▶ [YOUR OBJECTIVE]:
Find the word "доставки" in the listing; pull out each line holding it.

:: PROVIDED INFORMATION ::

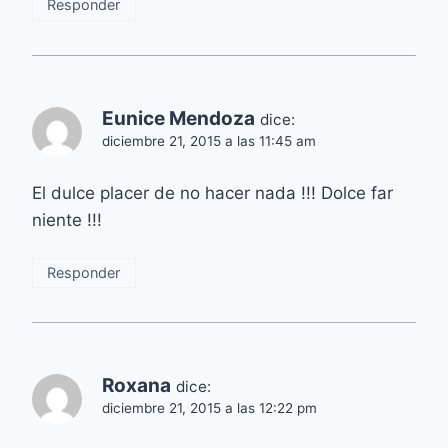
Responder
Eunice Mendoza
dice:
diciembre 21, 2015 a las 11:45 am
El dulce placer de no hacer nada !!! Dolce far
niente !!!
Responder
Roxana
dice:
diciembre 21, 2015 a las 12:22 pm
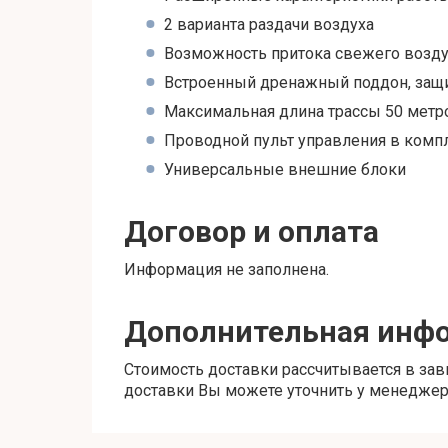
2 варианта раздачи воздуха
Возможность притока свежего возду
Встроенный дренажный поддон, защи
Максимальная длина трассы 50 метр
Проводной пульт управления в компл
Универсальные внешние блоки
Договор и оплата
Информация не заполнена.
Дополнительная инф
Стоимость доставки рассчитывается в зави
доставки Вы можете уточнить у менеджера 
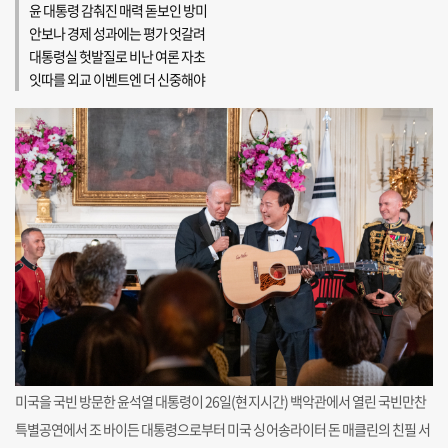
윤 대통령 감춰진 매력 돋보인 방미
안보나 경제 성과에는 평가 엇갈려
대통령실 헛발질로 비난 여론 자초
잇따를 외교 이벤트엔 더 신중해야
미국을 국빈 방문한 윤석열 대통령이 26일(현지시간) 백악관에서 열린 국빈만찬
특별공연에서 조 바이든 대통령으로부터 미국 싱어송라이터 돈 매클린의 친필 서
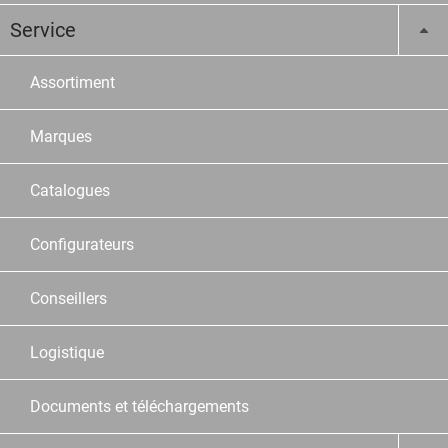
Service
Assortiment
Marques
Catalogues
Configurateurs
Conseillers
Logistique
Documents et téléchargements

:::

▶ [EXERCISE SOLUTION]:
Стоимость доставки рассчитывается в зави
доставки Вы можете уточнить у менеджера 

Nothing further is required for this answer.